Page images and extracted text
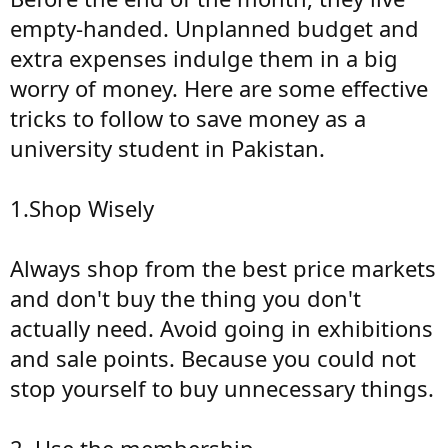
empty-handed. Unplanned budget and
extra expenses indulge them in a big
worry of money. Here are some effective
tricks to follow to save money as a
university student in Pakistan.
1.Shop Wisely
Always shop from the best price markets
and don't buy the thing you don't
actually need. Avoid going in exhibitions
and sale points. Because you could not
stop yourself to buy unnecessary things.
2. Use the membership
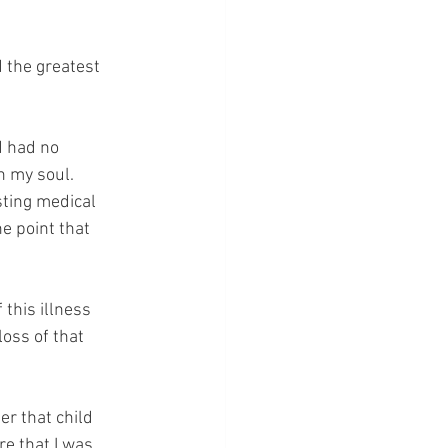
 the greatest 
d had no 
n my soul.  
sting medical 
e point that 
 this illness 
loss of that 
r that child 
e that I was 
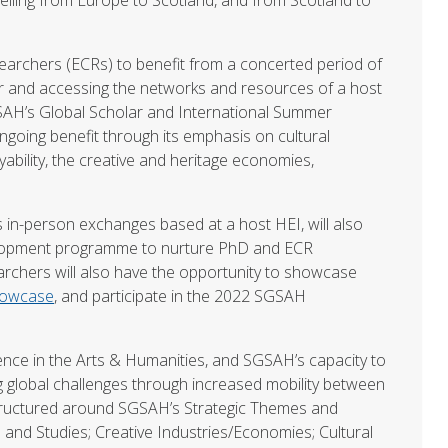
earchers (ECRs) to benefit from a concerted period of
or and accessing the networks and resources of a host
 SGSAH’s Global Scholar and International Summer
ngoing benefit through its emphasis on cultural
ability, the creative and heritage economies,
s in-person exchanges based at a host HEI, will also
velopment programme to nurture PhD and ECR
earchers will also have the opportunity to showcase
howcase
, and participate in the 2022 SGSAH
ence in the Arts & Humanities, and SGSAH’s capacity to
global challenges through increased mobility between
tructured around SGSAH’s Strategic Themes and
and Studies; Creative Industries/Economies; Cultural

(Problem to solve):
All lines above containing the string "earchers" are to be collected.

(Exercise answer):
earchers (ECRs) to benefit from a concerted period of
earchers will also have the opportunity to showcase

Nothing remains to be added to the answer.